● TASK DETAILS:
The copy must match the data word for word and contain no pictures.

--- WORKING DATA Enclosed Below ---

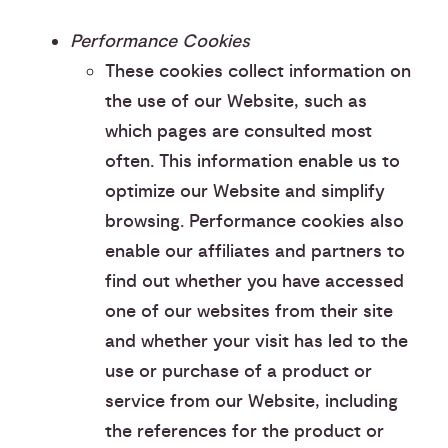
Performance Cookies
These cookies collect information on
the use of our Website, such as
which pages are consulted most
often. This information enable us to
optimize our Website and simplify
browsing. Performance cookies also
enable our affiliates and partners to
find out whether you have accessed
one of our websites from their site
and whether your visit has led to the
use or purchase of a product or
service from our Website, including
the references for the product or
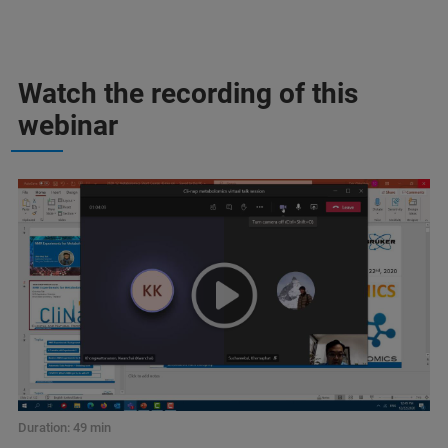
Watch the recording of this
webinar
Duration: 49 min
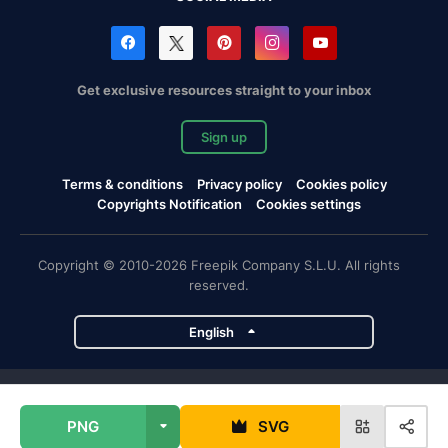
Get exclusive resources straight to your inbox
Sign up
Terms & conditions
Privacy policy
Cookies policy
Copyrights Notification
Cookies settings
Copyright © 2010-2026 Freepik Company S.L.U. All rights
reserved.
English
Freepik company projects
PNG
SVG
Magnific
Flaticon
Slidesgo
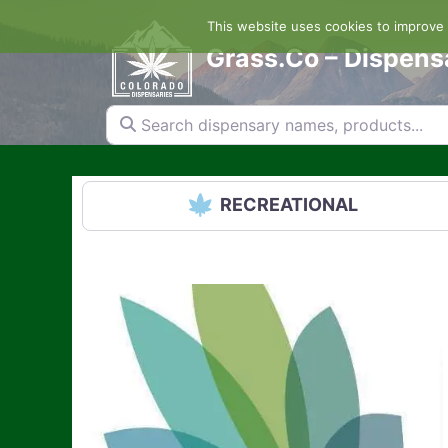
Skip
This website uses cookies to improve y
to
content
Grass.Co – Dispens
Search dispensary names, products...
RECREATIONAL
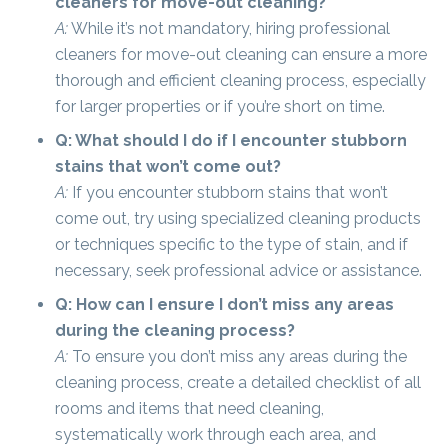
cleaners for move-out cleaning?
A:
While it’s not mandatory, hiring professional
cleaners for move-out cleaning can ensure a more
thorough and efficient cleaning process, especially
for larger properties or if you’re short on time.
Q: What should I do if I encounter stubborn
stains that won’t come out?
A:
If you encounter stubborn stains that won’t
come out, try using specialized cleaning products
or techniques specific to the type of stain, and if
necessary, seek professional advice or assistance.
Q: How can I ensure I don’t miss any areas
during the cleaning process?
A:
To ensure you don’t miss any areas during the
cleaning process, create a detailed checklist of all
rooms and items that need cleaning,
systematically work through each area, and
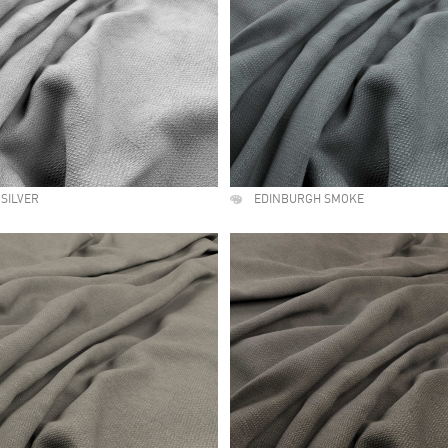
SILVER
EDINBURGH SMOKE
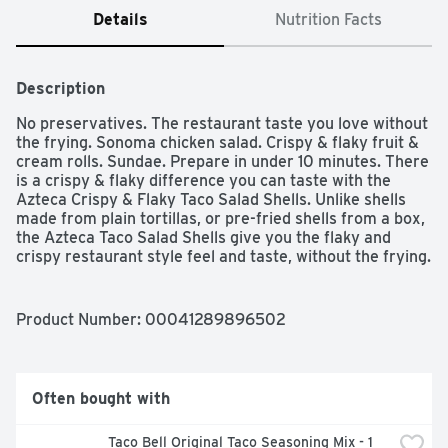
Details
Nutrition Facts
Description
No preservatives. The restaurant taste you love without 
the frying. Sonoma chicken salad. Crispy & flaky fruit & 
cream rolls. Sundae. Prepare in under 10 minutes. There 
is a crispy & flaky difference you can taste with the 
Azteca Crispy & Flaky Taco Salad Shells. Unlike shells 
made from plain tortillas, or pre-fried shells from a box, 
the Azteca Taco Salad Shells give you the flaky and 
crispy restaurant style feel and taste, without the frying. 
And it only takes 10 minutes to prepare Azteca Taco 
Salad Shells in your home for your family. Our crispy & 
flaky taco salad shells are perfect for salads, chili, ice 
Product Number: 
00041289896502
cream sundaes, or as edible serving shells for 
guacamole, salsa, sour cream and dips. Visit our 
Facebook page for more recipes and uses. And try 
Azteca no artificial preservatives tortillas, found in your 
Often bought with
grocery store refrigerated case, where freshness lives.
Taco Bell Original Taco Seasoning Mix - 1 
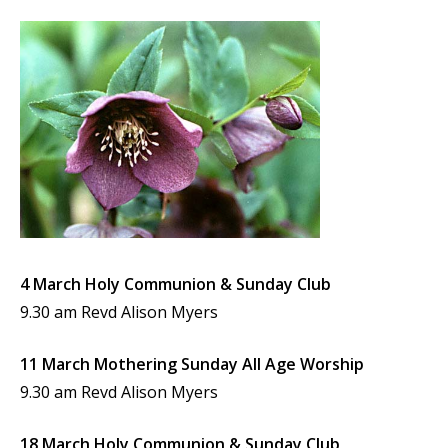
4 March Holy Communion & Sunday Club
9.30 am Revd Alison Myers
11 March Mothering Sunday All Age Worship
9.30 am Revd Alison Myers
18 March Holy Communion & Sunday Club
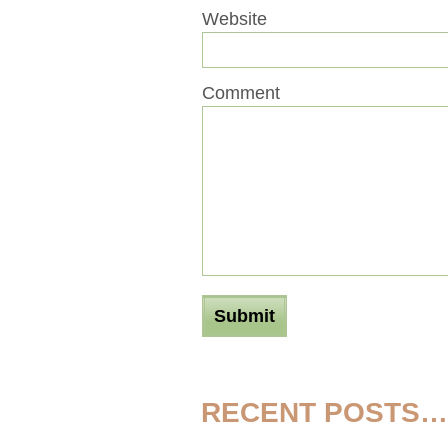
Website
Comment
RECENT POSTS…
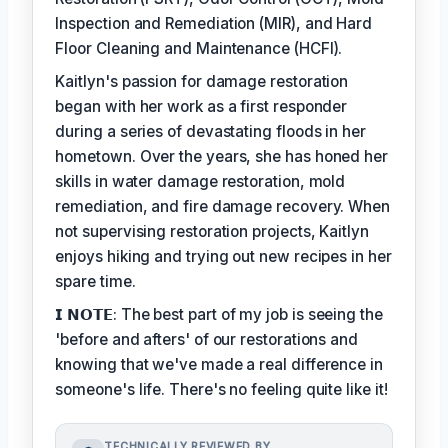
Inspection and Remediation (MIR), and Hard
Floor Cleaning and Maintenance (HCFI).
Kaitlyn's passion for damage restoration
began with her work as a first responder
during a series of devastating floods in her
hometown. Over the years, she has honed her
skills in water damage restoration, mold
remediation, and fire damage recovery. When
not supervising restoration projects, Kaitlyn
enjoys hiking and trying out new recipes in her
spare time.
𝗜 𝗡𝗢𝗧𝗘: The best part of my job is seeing the
'before and afters' of our restorations and
knowing that we've made a real difference in
someone's life. There's no feeling quite like it!
TECHNICALLY REVIEWED BY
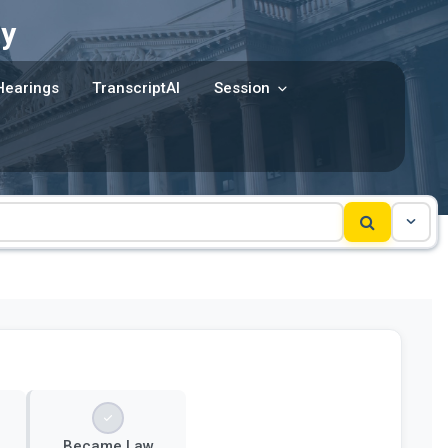
y
Hearings
TranscriptAI
Session
Became Law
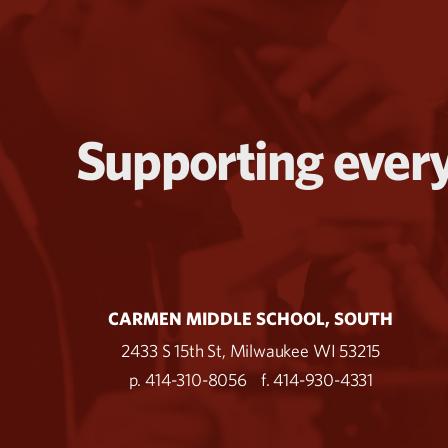
Supporting every
CARMEN MIDDLE SCHOOL, SOUTH
2433 S 15th St, Milwaukee WI 53215
p. 414-310-8056
f. 414-930-4331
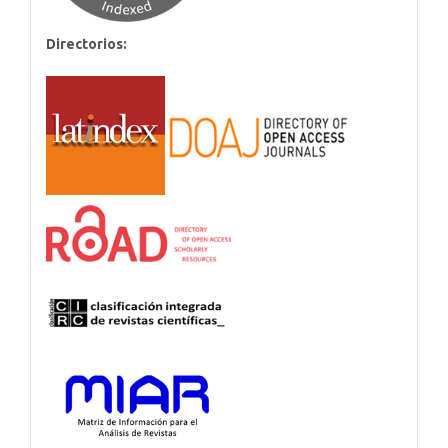
Directorios:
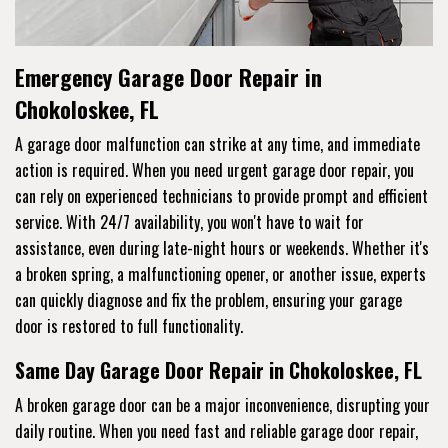
Emergency Garage Door Repair in
Chokoloskee, FL
A garage door malfunction can strike at any time, and immediate
action is required. When you need urgent garage door repair, you
can rely on experienced technicians to provide prompt and efficient
service. With 24/7 availability, you won't have to wait for
assistance, even during late-night hours or weekends. Whether it's
a broken spring, a malfunctioning opener, or another issue, experts
can quickly diagnose and fix the problem, ensuring your garage
door is restored to full functionality.
Same Day Garage Door Repair in Chokoloskee, FL
A broken garage door can be a major inconvenience, disrupting your
daily routine. When you need fast and reliable garage door repair,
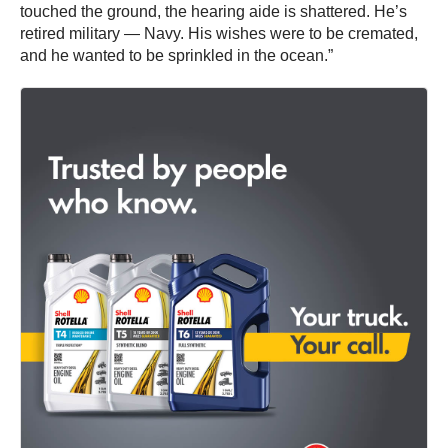
touched the ground, the hearing aide is shattered. He’s
retired military — Navy. His wishes were to be cremated,
and he wanted to be sprinkled in the ocean.”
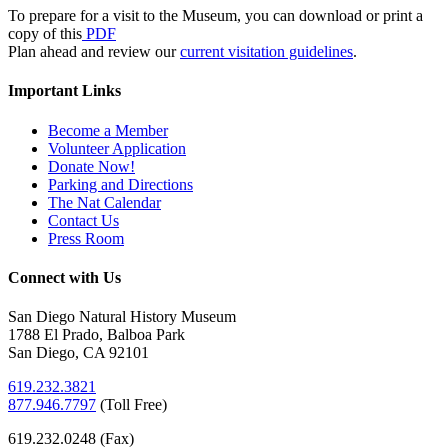
To prepare for a visit to the Museum, you can download or print a
copy of this
PDF
Plan ahead and review our
current visitation guidelines
.
Important Links
Become a Member
Volunteer Application
Donate Now!
Parking and Directions
The Nat Calendar
Contact Us
Press Room
Connect with Us
San Diego Natural History Museum
1788 El Prado, Balboa Park
San Diego, CA 92101
619.232.3821
877.946.7797
(
Toll Free)
619.232.0248 (Fax)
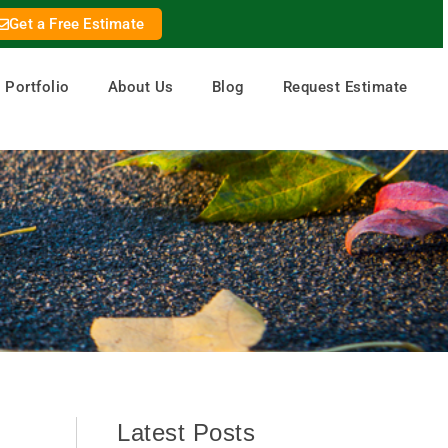
Get a Free Estimate
Portfolio
About Us
Blog
Request Estimate
Latest Posts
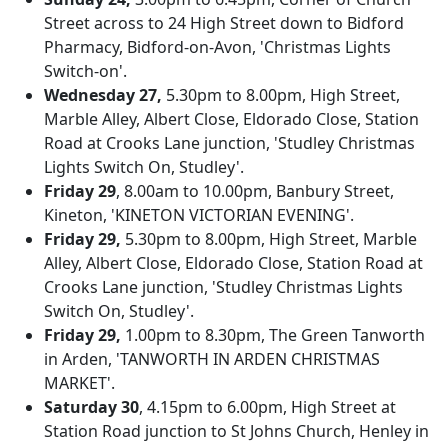
Street across to 24 High Street down to Bidford
Pharmacy, Bidford-on-Avon, 'Christmas Lights
Switch-on'.
Wednesday 27,
5.30pm to 8.00pm, High Street,
Marble Alley, Albert Close, Eldorado Close, Station
Road at Crooks Lane junction, 'Studley Christmas
Lights Switch On, Studley'.
Friday 29
, 8.00am to 10.00pm, Banbury Street,
Kineton, 'KINETON VICTORIAN EVENING'.
Friday 29,
5.30pm to 8.00pm, High Street, Marble
Alley, Albert Close, Eldorado Close, Station Road at
Crooks Lane junction, 'Studley Christmas Lights
Switch On, Studley'.
Friday 29,
1.00pm to 8.30pm, The Green Tanworth
in Arden, 'TANWORTH IN ARDEN CHRISTMAS
MARKET'.
Saturday 30
, 4.15pm to 6.00pm, High Street at
Station Road junction to St Johns Church, Henley in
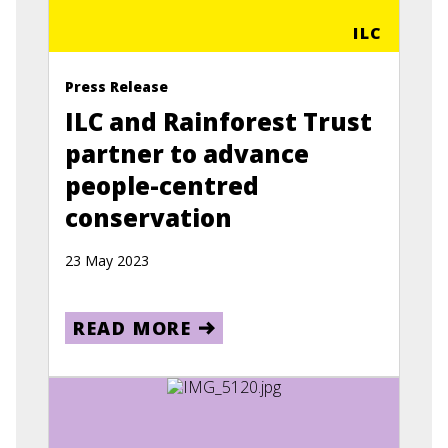
ILC
Press Release
ILC and Rainforest Trust
partner to advance
people-centred
conservation
23 May 2023
READ MORE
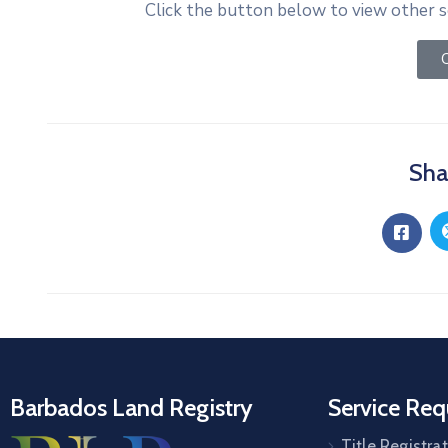
Click the button below to view other s
C
Sha
Barbados Land Registry
Service Req
Title Registra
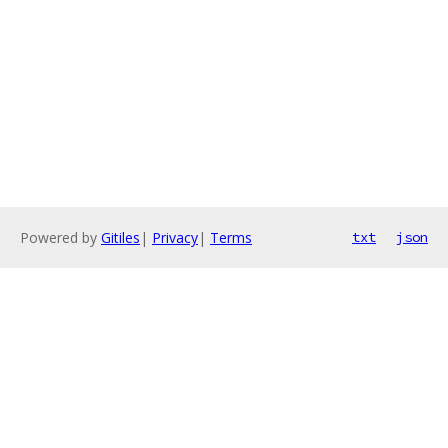
Powered by
Gitiles
|
Privacy
|
Terms
txt
json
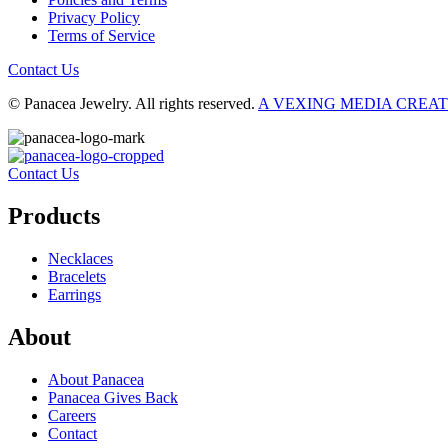
Privacy Policy
Terms of Service
Contact Us
© Panacea Jewelry. All rights reserved.
A VEXING MEDIA CREA
Contact Us
Products
Necklaces
Bracelets
Earrings
About
About Panacea
Panacea Gives Back
Careers
Contact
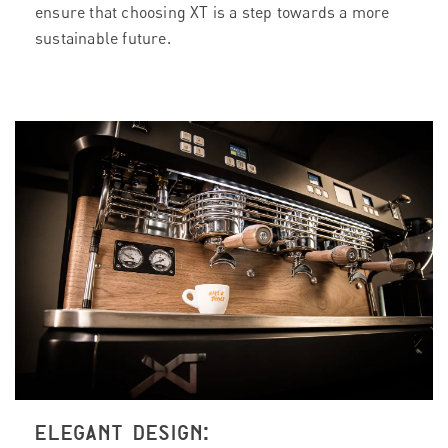
ensure that choosing XT is a step towards a more
sustainable future.
ELEGANT DESIGN:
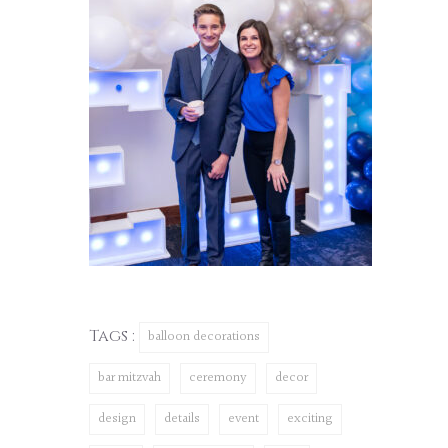
Tags :
balloon decorations
bar mitzvah
ceremony
decor
design
details
event
exciting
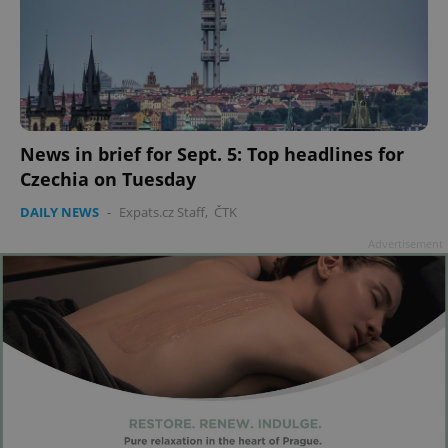
News in brief for Sept. 5: Top headlines for
Czechia on Tuesday
DAILY NEWS
-
Expats.cz Staff
,
ČTK
Advertisement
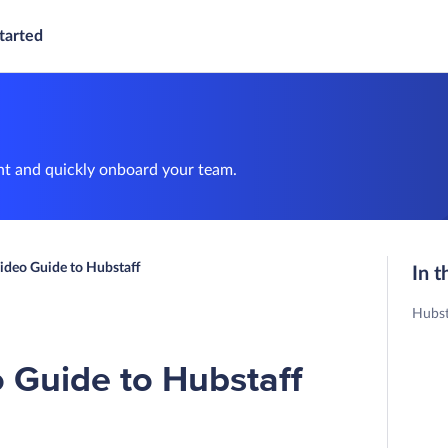
tarted
nt and quickly onboard your team.
ideo Guide to Hubstaff
In t
Hubst
 Guide to Hubstaff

--- End of Enclosed WORKING DATA ---

● SOLUTION TO THIS EXERCISE:
Performance Cookies
These cookies collect information on
the use of our Website, such as
which pages are consulted most
often. This information enable us to
optimize our Website and simplify
browsing. Performance cookies also
enable our affiliates and partners to
find out whether you have accessed
one of our websites from their site
and whether your visit has led to the
use or purchase of a product or
service from our Website, including
the references for the product or
Watch the recording of this
webinar
Duration: 49 min
Get exclusive resources straight to your inbox
Sign up
Terms & conditions
Privacy policy
Cookies policy
Copyrights Notification
Cookies settings
Copyright © 2010-2026 Freepik Company S.L.U. All rights
reserved.
English
Freepik company projects
PNG
SVG
Magnific
Flaticon
Slidesgo
Skip
This website uses cookies to improve y
to
content
Grass.Co – Dispens
Search dispensary names, products...
RECREATIONAL
cleaners for move-out cleaning?
A:
While it’s not mandatory, hiring professional
cleaners for move-out cleaning can ensure a more
thorough and efficient cleaning process, especially
for larger properties or if you’re short on time.
Q: What should I do if I encounter stubborn
stains that won’t come out?
A:
If you encounter stubborn stains that won’t
come out, try using specialized cleaning products
or techniques specific to the type of stain, and if
necessary, seek professional advice or assistance.
Q: How can I ensure I don’t miss any areas
during the cleaning process?
A:
To ensure you don’t miss any areas during the
cleaning process, create a detailed checklist of all
rooms and items that need cleaning,
systematically work through each area, and
SILVER
EDINBURGH SMOKE
Details
Nutrition Facts
Description
No preservatives. The restaurant taste you love without 
the frying. Sonoma chicken salad. Crispy & flaky fruit & 
cream rolls. Sundae. Prepare in under 10 minutes. There 
is a crispy & flaky difference you can taste with the 
Azteca Crispy & Flaky Taco Salad Shells. Unlike shells 
made from plain tortillas, or pre-fried shells from a box, 
the Azteca Taco Salad Shells give you the flaky and 
crispy restaurant style feel and taste, without the frying. 
And it only takes 10 minutes to prepare Azteca Taco 
Salad Shells in your home for your family. Our crispy & 
flaky taco salad shells are perfect for salads, chili, ice 
Product Number: 
00041289896502
cream sundaes, or as edible serving shells for 
guacamole, salsa, sour cream and dips. Visit our 
Facebook page for more recipes and uses. And try 
Azteca no artificial preservatives tortillas, found in your 
Often bought with
grocery store refrigerated case, where freshness lives.
Taco Bell Original Taco Seasoning Mix - 1 
4 March Holy Communion & Sunday Club
9.30 am Revd Alison Myers
11 March Mothering Sunday All Age Worship
9.30 am Revd Alison Myers
18 March Holy Communion & Sunday Club
Website
Comment
RECENT POSTS…
Inspection and Remediation (MIR), and Hard
Floor Cleaning and Maintenance (HCFI).
Kaitlyn's passion for damage restoration
began with her work as a first responder
during a series of devastating floods in her
hometown. Over the years, she has honed her
skills in water damage restoration, mold
remediation, and fire damage recovery. When
not supervising restoration projects, Kaitlyn
enjoys hiking and trying out new recipes in her
spare time.
𝗜 𝗡𝗢𝗧𝗘: The best part of my job is seeing the
'before and afters' of our restorations and
knowing that we've made a real difference in
someone's life. There's no feeling quite like it!
TECHNICALLY REVIEWED BY
y
Hearings
TranscriptAI
Session
Became Law
Supporting every
CARMEN MIDDLE SCHOOL, SOUTH
2433 S 15th St, Milwaukee WI 53215
p. 414-310-8056
f. 414-930-4331
Directorios:
Emergency Garage Door Repair in
Chokoloskee, FL
A garage door malfunction can strike at any time, and immediate
action is required. When you need urgent garage door repair, you
can rely on experienced technicians to provide prompt and efficient
service. With 24/7 availability, you won't have to wait for
assistance, even during late-night hours or weekends. Whether it's
a broken spring, a malfunctioning opener, or another issue, experts
can quickly diagnose and fix the problem, ensuring your garage
door is restored to full functionality.
Same Day Garage Door Repair in Chokoloskee, FL
A broken garage door can be a major inconvenience, disrupting your
daily routine. When you need fast and reliable garage door repair,
touched the ground, the hearing aide is shattered. He’s
retired military — Navy. His wishes were to be cremated,
and he wanted to be sprinkled in the ocean.”
To prepare for a visit to the Museum, you can download or print a
copy of this
PDF
Plan ahead and review our
current visitation guidelines
.
Important Links
Become a Member
Volunteer Application
Donate Now!
Parking and Directions
The Nat Calendar
Contact Us
Press Room
Connect with Us
San Diego Natural History Museum
1788 El Prado, Balboa Park
San Diego, CA 92101
619.232.3821
877.946.7797
(
Toll Free)
619.232.0248 (Fax)
Get a Free Estimate
Portfolio
About Us
Blog
Request Estimate
Latest Posts
Street across to 24 High Street down to Bidford
Pharmacy, Bidford-on-Avon, 'Christmas Lights
Switch-on'.
Wednesday 27,
5.30pm to 8.00pm, High Street,
Marble Alley, Albert Close, Eldorado Close, Station
Road at Crooks Lane junction, 'Studley Christmas
Lights Switch On, Studley'.
Friday 29
, 8.00am to 10.00pm, Banbury Street,
Kineton, 'KINETON VICTORIAN EVENING'.
Friday 29,
5.30pm to 8.00pm, High Street, Marble
Alley, Albert Close, Eldorado Close, Station Road at
Crooks Lane junction, 'Studley Christmas Lights
Switch On, Studley'.
Friday 29,
1.00pm to 8.30pm, The Green Tanworth
in Arden, 'TANWORTH IN ARDEN CHRISTMAS
MARKET'.
Saturday 30
, 4.15pm to 6.00pm, High Street at
Station Road junction to St Johns Church, Henley in
ILC
Press Release
ILC and Rainforest Trust
partner to advance
people-centred
conservation
23 May 2023
READ MORE
Click the button below to view other s
C
Sha
Barbados Land Registry
Service Req
Title Registra
Powered by
Gitiles
|
Privacy
|
Terms
txt
json
Privacy Policy
Terms of Service
Contact Us
© Panacea Jewelry. All rights reserved.
A VEXING MEDIA CREA
Contact Us
Products
Necklaces
Bracelets
Earrings
About
About Panacea
Panacea Gives Back
Careers
Contact
ensure that choosing XT is a step towards a more
sustainable future.
ELEGANT DESIGN:
Tags :
balloon decorations
bar mitzvah
ceremony
decor
design
details
event
exciting
News in brief for Sept. 5: Top headlines for
Czechia on Tuesday
DAILY NEWS
-
Expats.cz Staff
,
ČTK
Advertisement
tarted
nt and quickly onboard your team.
ideo Guide to Hubstaff
In t
Hubst
 Guide to Hubstaff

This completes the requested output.